#### SUPPLIED DATA:
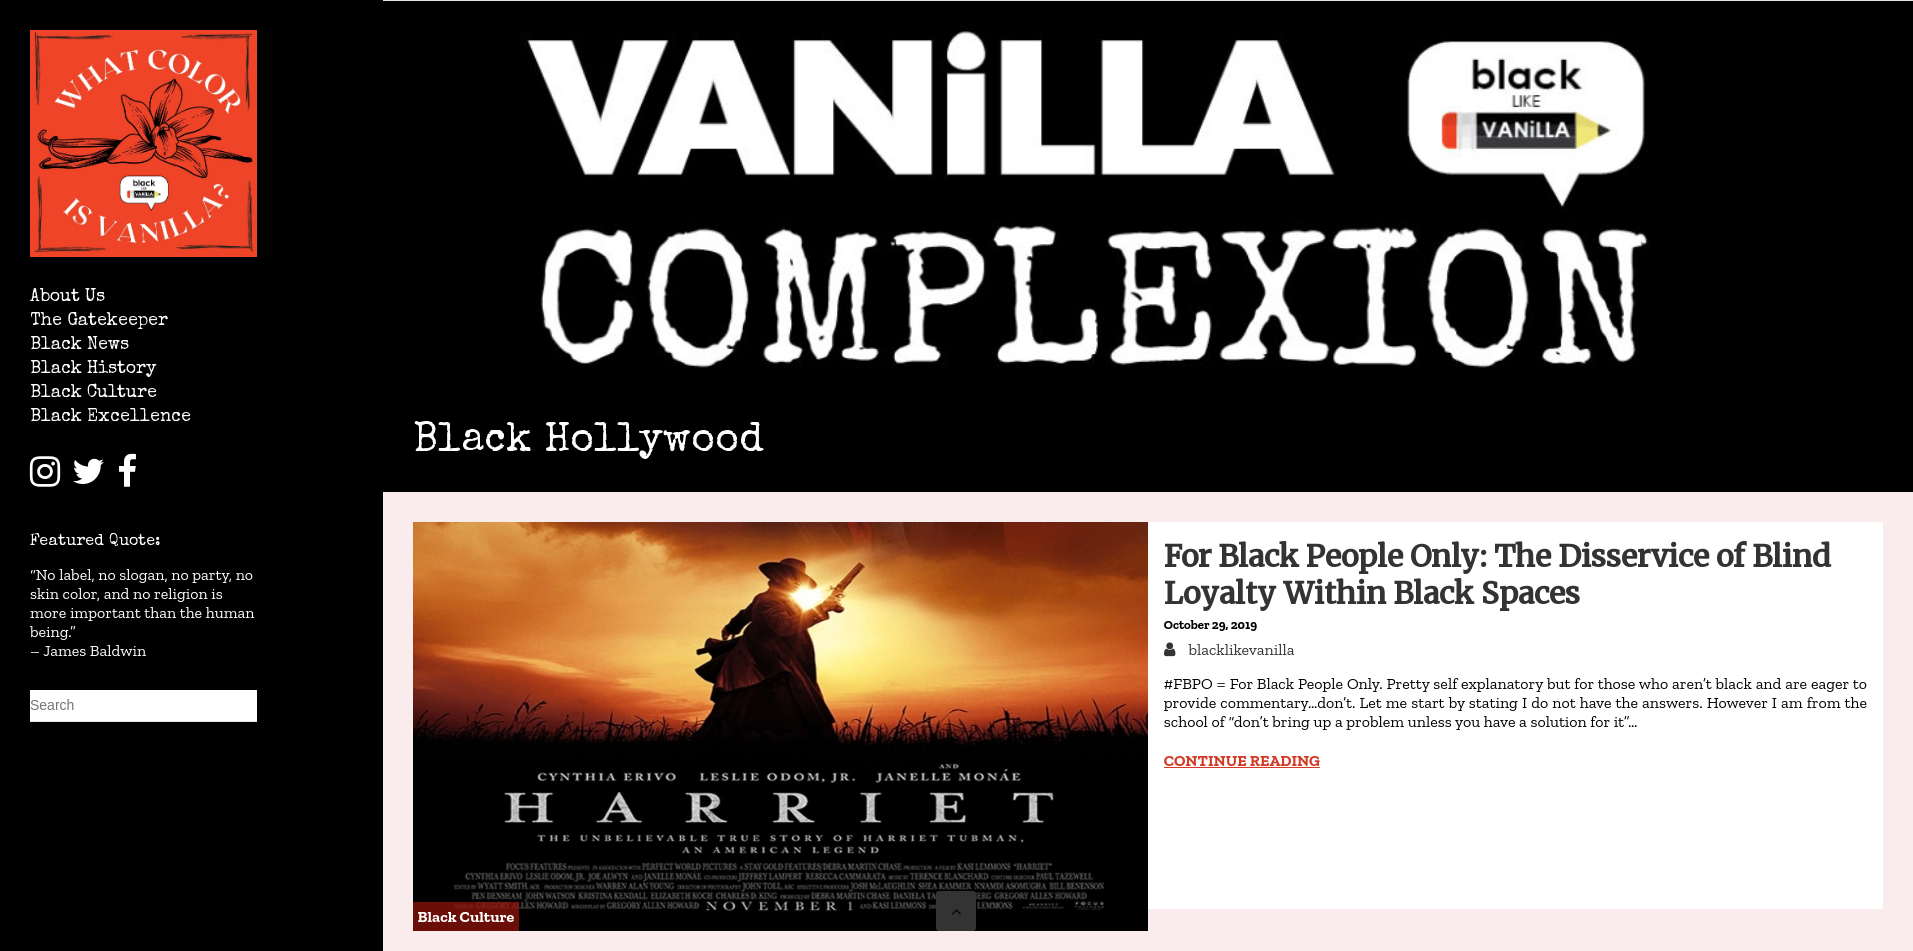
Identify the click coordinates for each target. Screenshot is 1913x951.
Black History (93, 369)
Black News (79, 345)
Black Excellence (110, 417)
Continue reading (1242, 760)
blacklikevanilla (1240, 649)
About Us (67, 297)
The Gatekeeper (99, 321)
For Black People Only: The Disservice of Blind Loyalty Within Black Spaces (1497, 574)
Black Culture (93, 393)
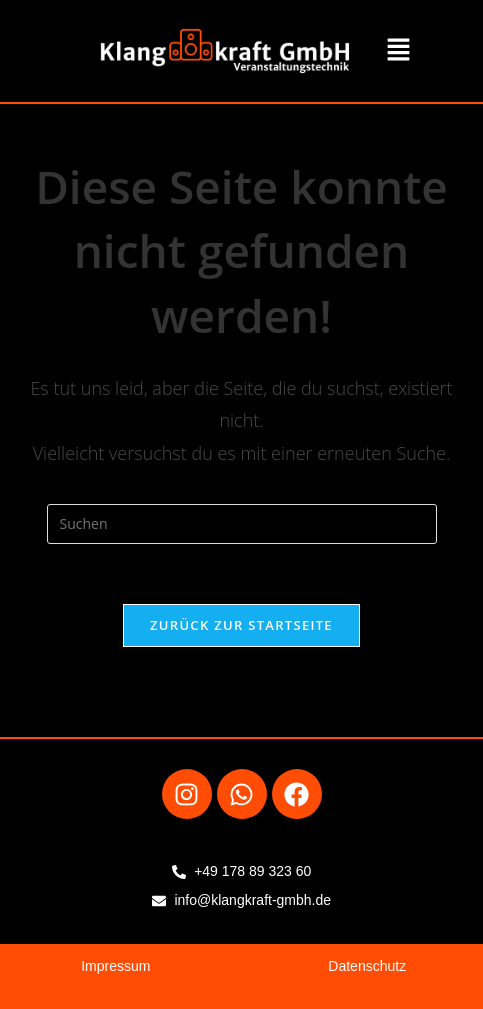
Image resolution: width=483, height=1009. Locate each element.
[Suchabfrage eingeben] (242, 524)
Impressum (115, 966)
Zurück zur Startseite (241, 625)
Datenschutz (367, 966)
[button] (398, 51)
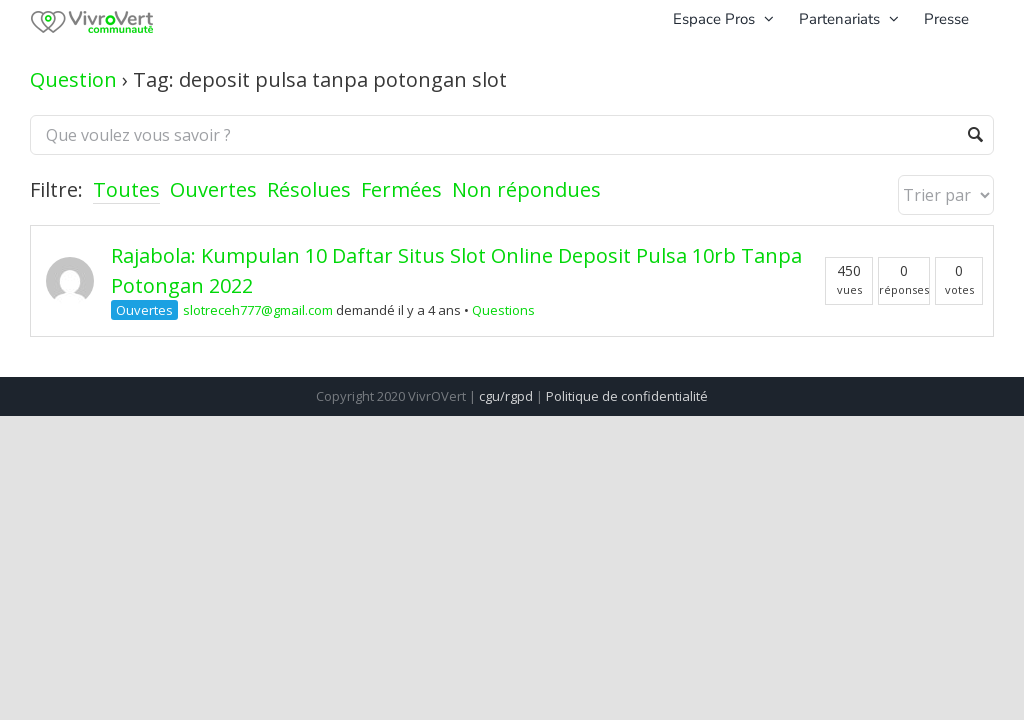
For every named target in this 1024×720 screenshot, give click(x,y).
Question (73, 79)
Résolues (309, 189)
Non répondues (526, 189)
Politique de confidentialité (627, 396)
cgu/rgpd (506, 396)
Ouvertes (213, 189)
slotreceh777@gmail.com (258, 310)
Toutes (126, 189)
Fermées (401, 189)
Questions (503, 310)
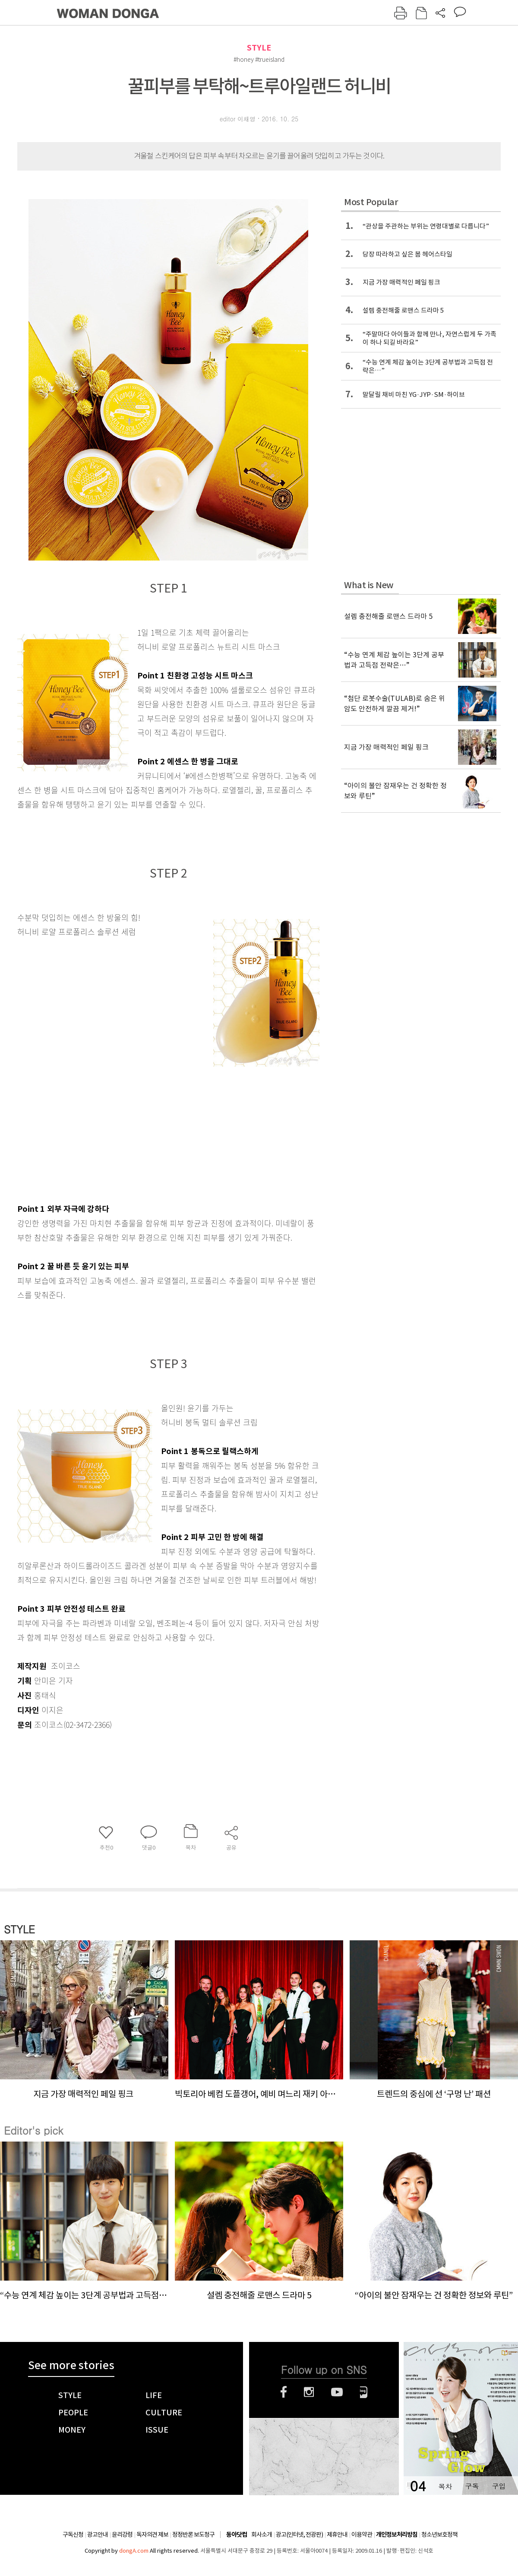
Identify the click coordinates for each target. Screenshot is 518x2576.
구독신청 (73, 2534)
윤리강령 (122, 2534)
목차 (445, 2486)
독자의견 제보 (152, 2534)
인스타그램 (309, 2392)
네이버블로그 (363, 2392)
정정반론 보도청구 (193, 2534)
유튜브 (337, 2392)
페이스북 (284, 2392)
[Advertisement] (146, 1129)
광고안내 (97, 2534)
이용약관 (361, 2534)
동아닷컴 (236, 2534)
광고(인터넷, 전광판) (299, 2534)
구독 (472, 2486)
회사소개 (261, 2534)
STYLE (259, 48)
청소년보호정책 (439, 2534)
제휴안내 (337, 2534)
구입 (498, 2486)
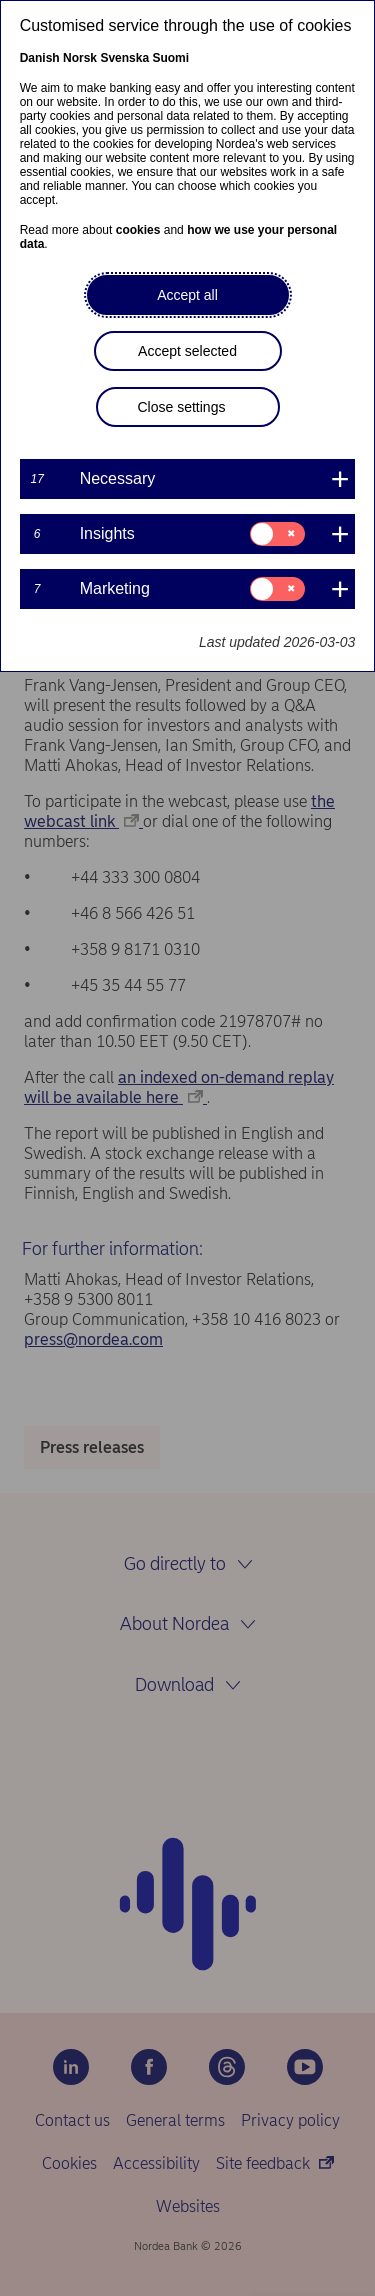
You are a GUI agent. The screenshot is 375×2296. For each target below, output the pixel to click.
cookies (138, 230)
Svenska (124, 58)
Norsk (80, 58)
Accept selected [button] (187, 351)
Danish (40, 58)
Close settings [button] (182, 407)
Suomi (170, 58)
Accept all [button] (187, 295)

#### TASK DESCRIPTION:
Copy each entry exactly as written. Pictures do not belong in the copy.

#### ANSWER:
Identify the click coordinates for each target. Screenshot is 1913x951.
Black History (93, 369)
Black News (79, 345)
Black Excellence (110, 417)
Continue reading (1242, 760)
blacklikevanilla (1240, 649)
About Us (67, 297)
The Gatekeeper (99, 321)
For Black People Only: The Disservice of Blind Loyalty Within Black Spaces (1497, 574)
Black Culture (93, 393)
Image resolution: width=483, height=1009. Locate each element.
[Suchabfrage eingeben] (242, 524)
Impressum (115, 966)
Zurück zur Startseite (241, 625)
Datenschutz (367, 966)
[button] (398, 51)
For every named target in this 1024×720 screenshot, give click(x,y).
Question (73, 79)
Résolues (309, 189)
Non répondues (526, 189)
Politique de confidentialité (627, 396)
cgu/rgpd (506, 396)
Ouvertes (213, 189)
slotreceh777@gmail.com (258, 310)
Toutes (126, 189)
Fermées (401, 189)
Questions (503, 310)
Identify the click coordinates for each target. Screenshot is 518x2576.
구독신청 (73, 2534)
윤리강령 (122, 2534)
목차 (445, 2486)
독자의견 제보 (152, 2534)
인스타그램 (309, 2392)
네이버블로그 (363, 2392)
정정반론 보도청구 (193, 2534)
유튜브 (337, 2392)
페이스북 (284, 2392)
[Advertisement] (146, 1129)
광고안내 (97, 2534)
이용약관 (361, 2534)
동아닷컴 (236, 2534)
광고(인터넷, 전광판) (299, 2534)
구독 (472, 2486)
회사소개 (261, 2534)
STYLE (259, 48)
청소년보호정책 (439, 2534)
제휴안내 (337, 2534)
구입 (498, 2486)
You are a GUI agent. The screenshot is 375×2296. For each target below, output the pixel to click.
cookies (138, 230)
Svenska (124, 58)
Norsk (80, 58)
Accept selected [button] (187, 351)
Danish (40, 58)
Close settings [button] (182, 407)
Suomi (170, 58)
Accept all [button] (187, 295)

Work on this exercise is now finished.